:: Provided information
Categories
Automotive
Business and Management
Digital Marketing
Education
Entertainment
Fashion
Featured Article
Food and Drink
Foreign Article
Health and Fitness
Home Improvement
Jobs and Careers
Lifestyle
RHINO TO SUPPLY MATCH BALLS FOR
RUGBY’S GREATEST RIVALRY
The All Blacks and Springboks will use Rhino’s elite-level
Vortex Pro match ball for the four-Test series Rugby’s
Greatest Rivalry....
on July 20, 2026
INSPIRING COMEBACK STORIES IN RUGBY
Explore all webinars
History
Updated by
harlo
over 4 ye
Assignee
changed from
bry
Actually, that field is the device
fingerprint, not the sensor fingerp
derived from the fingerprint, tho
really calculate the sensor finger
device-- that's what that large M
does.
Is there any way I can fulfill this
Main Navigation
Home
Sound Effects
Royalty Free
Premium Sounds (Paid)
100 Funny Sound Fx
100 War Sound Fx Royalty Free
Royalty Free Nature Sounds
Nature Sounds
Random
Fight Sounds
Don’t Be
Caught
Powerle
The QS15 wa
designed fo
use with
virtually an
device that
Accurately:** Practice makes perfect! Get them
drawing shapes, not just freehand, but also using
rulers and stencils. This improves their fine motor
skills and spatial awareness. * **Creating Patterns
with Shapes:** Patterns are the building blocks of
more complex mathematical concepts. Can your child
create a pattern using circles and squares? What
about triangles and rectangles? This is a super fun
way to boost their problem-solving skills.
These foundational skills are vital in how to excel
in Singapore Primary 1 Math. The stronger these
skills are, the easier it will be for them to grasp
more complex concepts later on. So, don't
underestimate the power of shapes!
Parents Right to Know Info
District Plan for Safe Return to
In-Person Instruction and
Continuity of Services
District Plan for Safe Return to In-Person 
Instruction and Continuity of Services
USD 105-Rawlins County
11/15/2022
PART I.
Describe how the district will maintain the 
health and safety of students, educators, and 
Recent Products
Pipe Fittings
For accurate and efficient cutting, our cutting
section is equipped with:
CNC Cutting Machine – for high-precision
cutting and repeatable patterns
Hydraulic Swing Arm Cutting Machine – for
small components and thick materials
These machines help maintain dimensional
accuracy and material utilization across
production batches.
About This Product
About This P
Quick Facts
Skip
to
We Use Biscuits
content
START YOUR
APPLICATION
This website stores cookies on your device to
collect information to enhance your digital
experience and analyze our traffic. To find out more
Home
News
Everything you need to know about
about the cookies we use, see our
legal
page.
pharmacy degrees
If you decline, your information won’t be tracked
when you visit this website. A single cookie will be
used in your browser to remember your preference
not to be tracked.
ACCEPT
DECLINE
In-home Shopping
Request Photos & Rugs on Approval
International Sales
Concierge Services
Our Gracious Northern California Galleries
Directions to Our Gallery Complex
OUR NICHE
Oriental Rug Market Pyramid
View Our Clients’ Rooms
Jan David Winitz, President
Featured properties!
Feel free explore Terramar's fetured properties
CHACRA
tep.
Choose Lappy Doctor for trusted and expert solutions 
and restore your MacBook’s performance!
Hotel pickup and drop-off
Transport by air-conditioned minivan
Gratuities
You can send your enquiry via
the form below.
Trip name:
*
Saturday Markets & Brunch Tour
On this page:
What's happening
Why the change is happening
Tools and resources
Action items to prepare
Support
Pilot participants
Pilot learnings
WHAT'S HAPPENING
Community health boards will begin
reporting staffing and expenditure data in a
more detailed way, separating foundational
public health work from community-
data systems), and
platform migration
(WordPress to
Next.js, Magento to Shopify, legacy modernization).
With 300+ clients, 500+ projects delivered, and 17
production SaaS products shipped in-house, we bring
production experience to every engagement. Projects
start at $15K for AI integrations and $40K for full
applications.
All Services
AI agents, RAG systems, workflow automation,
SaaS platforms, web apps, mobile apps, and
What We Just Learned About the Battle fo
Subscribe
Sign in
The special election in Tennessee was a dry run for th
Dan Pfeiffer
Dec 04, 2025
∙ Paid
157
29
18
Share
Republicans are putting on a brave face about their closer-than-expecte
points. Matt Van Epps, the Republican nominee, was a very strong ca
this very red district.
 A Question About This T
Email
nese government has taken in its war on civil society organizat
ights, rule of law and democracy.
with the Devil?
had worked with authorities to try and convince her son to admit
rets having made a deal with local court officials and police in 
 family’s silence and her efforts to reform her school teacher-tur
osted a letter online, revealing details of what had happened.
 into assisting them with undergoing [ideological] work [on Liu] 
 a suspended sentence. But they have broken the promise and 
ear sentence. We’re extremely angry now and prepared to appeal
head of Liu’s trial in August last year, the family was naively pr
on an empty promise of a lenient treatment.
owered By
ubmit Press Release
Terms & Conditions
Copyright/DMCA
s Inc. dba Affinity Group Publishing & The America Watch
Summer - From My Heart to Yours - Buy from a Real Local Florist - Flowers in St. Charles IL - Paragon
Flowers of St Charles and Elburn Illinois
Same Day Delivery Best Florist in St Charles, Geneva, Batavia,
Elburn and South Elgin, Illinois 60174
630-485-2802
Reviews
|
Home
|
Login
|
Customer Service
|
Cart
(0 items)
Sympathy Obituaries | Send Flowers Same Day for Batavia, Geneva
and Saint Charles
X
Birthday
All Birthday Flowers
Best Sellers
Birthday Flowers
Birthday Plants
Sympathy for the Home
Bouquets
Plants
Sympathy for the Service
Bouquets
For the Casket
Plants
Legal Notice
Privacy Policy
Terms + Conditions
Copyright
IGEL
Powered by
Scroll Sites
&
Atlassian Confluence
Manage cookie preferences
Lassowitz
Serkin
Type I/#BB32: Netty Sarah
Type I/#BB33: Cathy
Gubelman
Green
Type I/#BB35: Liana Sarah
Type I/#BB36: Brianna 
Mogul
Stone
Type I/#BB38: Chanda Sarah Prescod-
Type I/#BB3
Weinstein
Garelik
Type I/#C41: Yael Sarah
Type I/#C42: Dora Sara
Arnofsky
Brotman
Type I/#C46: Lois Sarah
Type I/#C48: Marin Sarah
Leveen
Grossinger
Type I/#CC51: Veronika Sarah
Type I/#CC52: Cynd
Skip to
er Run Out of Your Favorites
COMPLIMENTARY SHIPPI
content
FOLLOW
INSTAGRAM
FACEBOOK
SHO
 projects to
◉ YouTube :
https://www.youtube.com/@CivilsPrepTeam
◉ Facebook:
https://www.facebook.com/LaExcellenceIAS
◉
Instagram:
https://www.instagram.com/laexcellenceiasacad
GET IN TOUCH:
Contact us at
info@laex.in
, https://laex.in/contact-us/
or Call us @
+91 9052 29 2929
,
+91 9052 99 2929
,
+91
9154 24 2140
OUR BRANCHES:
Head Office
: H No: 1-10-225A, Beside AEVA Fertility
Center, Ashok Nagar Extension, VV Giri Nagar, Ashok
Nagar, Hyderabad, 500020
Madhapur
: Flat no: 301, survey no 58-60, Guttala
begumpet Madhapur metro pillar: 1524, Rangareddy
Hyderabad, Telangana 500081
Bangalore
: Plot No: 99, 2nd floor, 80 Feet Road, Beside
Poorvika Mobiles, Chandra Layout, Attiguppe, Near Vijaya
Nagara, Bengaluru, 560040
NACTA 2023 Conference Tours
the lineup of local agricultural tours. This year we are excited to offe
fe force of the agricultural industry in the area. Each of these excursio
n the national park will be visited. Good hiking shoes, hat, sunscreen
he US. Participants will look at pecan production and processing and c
::::
**To do**. Take each record above and return it verbatim.

**Expected output**.
Categories
Automotive
Business and Management
Digital Marketing
Education
Entertainment
Fashion
Featured Article
Food and Drink
Foreign Article
Health and Fitness
Home Improvement
Jobs and Careers
Lifestyle
RHINO TO SUPPLY MATCH BALLS FOR
RUGBY’S GREATEST RIVALRY
The All Blacks and Springboks will use Rhino’s elite-level
Vortex Pro match ball for the four-Test series Rugby’s
Greatest Rivalry....
on July 20, 2026
INSPIRING COMEBACK STORIES IN RUGBY
Explore all webinars
History
Updated by
harlo
over 4 ye
Assignee
changed from
bry
Actually, that field is the device
fingerprint, not the sensor fingerp
derived from the fingerprint, tho
really calculate the sensor finger
device-- that's what that large M
does.
Is there any way I can fulfill this
Main Navigation
Home
Sound Effects
Royalty Free
Premium Sounds (Paid)
100 Funny Sound Fx
100 War Sound Fx Royalty Free
Royalty Free Nature Sounds
Nature Sounds
Random
Fight Sounds
Don’t Be
Caught
Powerle
The QS15 wa
designed fo
use with
virtually an
device that
Accurately:** Practice makes perfect! Get them
drawing shapes, not just freehand, but also using
rulers and stencils. This improves their fine motor
skills and spatial awareness. * **Creating Patterns
with Shapes:** Patterns are the building blocks of
more complex mathematical concepts. Can your child
create a pattern using circles and squares? What
about triangles and rectangles? This is a super fun
way to boost their problem-solving skills.
These foundational skills are vital in how to excel
in Singapore Primary 1 Math. The stronger these
skills are, the easier it will be for them to grasp
more complex concepts later on. So, don't
underestimate the power of shapes!
Parents Right to Know Info
District Plan for Safe Return to
In-Person Instruction and
Continuity of Services
District Plan for Safe Return to In-Person 
Instruction and Continuity of Services
USD 105-Rawlins County
11/15/2022
PART I.
Describe how the district will maintain the 
health and safety of students, educators, and 
Recent Products
Pipe Fittings
For accurate and efficient cutting, our cutting
section is equipped with:
CNC Cutting Machine – for high-precision
cutting and repeatable patterns
Hydraulic Swing Arm Cutting Machine – for
small components and thick materials
These machines help maintain dimensional
accuracy and material utilization across
production batches.
About This Product
About This P
Quick Facts
Skip
to
We Use Biscuits
content
START YOUR
APPLICATION
This website stores cookies on your device to
collect information to enhance your digital
experience and analyze our traffic. To find out more
Home
News
Everything you need to know about
about the cookies we use, see our
legal
page.
pharmacy degrees
If you decline, your information won’t be tracked
when you visit this website. A single cookie will be
used in your browser to remember your preference
not to be tracked.
ACCEPT
DECLINE
In-home Shopping
Request Photos & Rugs on Approval
International Sales
Concierge Services
Our Gracious Northern California Galleries
Directions to Our Gallery Complex
OUR NICHE
Oriental Rug Market Pyramid
View Our Clients’ Rooms
Jan David Winitz, President
Featured properties!
Feel free explore Terramar's fetured properties
CHACRA
tep.
Choose Lappy Doctor for trusted and expert solutions 
and restore your MacBook’s performance!
Hotel pickup and drop-off
Transport by air-conditioned minivan
Gratuities
You can send your enquiry via
the form below.
Trip name:
*
Saturday Markets & Brunch Tour
On this page:
What's happening
Why the change is happening
Tools and resources
Action items to prepare
Support
Pilot participants
Pilot learnings
WHAT'S HAPPENING
Community health boards will begin
reporting staffing and expenditure data in a
more detailed way, separating foundational
public health work from community-
data systems), and
platform migration
(WordPress to
Next.js, Magento to Shopify, legacy modernization).
With 300+ clients, 500+ projects delivered, and 17
production SaaS products shipped in-house, we bring
production experience to every engagement. Projects
start at $15K for AI integrations and $40K for full
applications.
All Services
AI agents, RAG systems, workflow automation,
SaaS platforms, web apps, mobile apps, and
What We Just Learned About the Battle fo
Subscribe
Sign in
The special election in Tennessee was a dry run for th
Dan Pfeiffer
Dec 04, 2025
∙ Paid
157
29
18
Share
Republicans are putting on a brave face about their closer-than-expecte
points. Matt Van Epps, the Republican nominee, was a very strong ca
this very red district.
 A Question About This T
Email
nese government has taken in its war on civil society organizat
ights, rule of law and democracy.
with the Devil?
had worked with authorities to try and convince her son to admit
rets having made a deal with local court officials and police in 
 family’s silence and her efforts to reform her school teacher-tur
osted a letter online, revealing details of what had happened.
 into assisting them with undergoing [ideological] work [on Liu] 
 a suspended sentence. But they have broken the promise and 
ear sentence. We’re extremely angry now and prepared to appeal
head of Liu’s trial in August last year, the family was naively pr
on an empty promise of a lenient treatment.
owered By
ubmit Press Release
Terms & Conditions
Copyright/DMCA
s Inc. dba Affinity Group Publishing & The America Watch
Summer - From My Heart to Yours - Buy from a Real Local Florist - Flowers in St. Charles IL - Paragon
Flowers of St Charles and Elburn Illinois
Same Day Delivery Best Florist in St Charles, Geneva, Batavia,
Elburn and South Elgin, Illinois 60174
630-485-2802
Reviews
|
Home
|
Login
|
Customer Service
|
Cart
(0 items)
Sympathy Obituaries | Send Flowers Same Day for Batavia, Geneva
and Saint Charles
X
Birthday
All Birthday Flowers
Best Sellers
Birthday Flowers
Birthday Plants
Sympathy for the Home
Bouquets
Plants
Sympathy for the Service
Bouquets
For the Casket
Plants
Legal Notice
Privacy Policy
Terms + Conditions
Copyright
IGEL
Powered by
Scroll Sites
&
Atlassian Confluence
Manage cookie preferences
Lassowitz
Serkin
Type I/#BB32: Netty Sarah
Type I/#BB33: Cathy
Gubelman
Green
Type I/#BB35: Liana Sarah
Type I/#BB36: Brianna 
Mogul
Stone
Type I/#BB38: Chanda Sarah Prescod-
Type I/#BB3
Weinstein
Garelik
Type I/#C41: Yael Sarah
Type I/#C42: Dora Sara
Arnofsky
Brotman
Type I/#C46: Lois Sarah
Type I/#C48: Marin Sarah
Leveen
Grossinger
Type I/#CC51: Veronika Sarah
Type I/#CC52: Cynd
Skip to
er Run Out of Your Favorites
COMPLIMENTARY SHIPPI
content
FOLLOW
INSTAGRAM
FACEBOOK
SHO
 projects to
◉ YouTube :
https://www.youtube.com/@CivilsPrepTeam
◉ Facebook:
https://www.facebook.com/LaExcellenceIAS
◉
Instagram:
https://www.instagram.com/laexcellenceiasacad
GET IN TOUCH:
Contact us at
info@laex.in
, https://laex.in/contact-us/
or Call us @
+91 9052 29 2929
,
+91 9052 99 2929
,
+91
9154 24 2140
OUR BRANCHES:
Head Office
: H No: 1-10-225A, Beside AEVA Fertility
Center, Ashok Nagar Extension, VV Giri Nagar, Ashok
Nagar, Hyderabad, 500020
Madhapur
: Flat no: 301, survey no 58-60, Guttala
begumpet Madhapur metro pillar: 1524, Rangareddy
Hyderabad, Telangana 500081
Bangalore
: Plot No: 99, 2nd floor, 80 Feet Road, Beside
Poorvika Mobiles, Chandra Layout, Attiguppe, Near Vijaya
Nagara, Bengaluru, 560040
NACTA 2023 Conference Tours
the lineup of local agricultural tours. This year we are excited to offe
fe force of the agricultural industry in the area. Each of these excursio
n the national park will be visited. Good hiking shoes, hat, sunscreen
he US. Participants will look at pecan production and processing and c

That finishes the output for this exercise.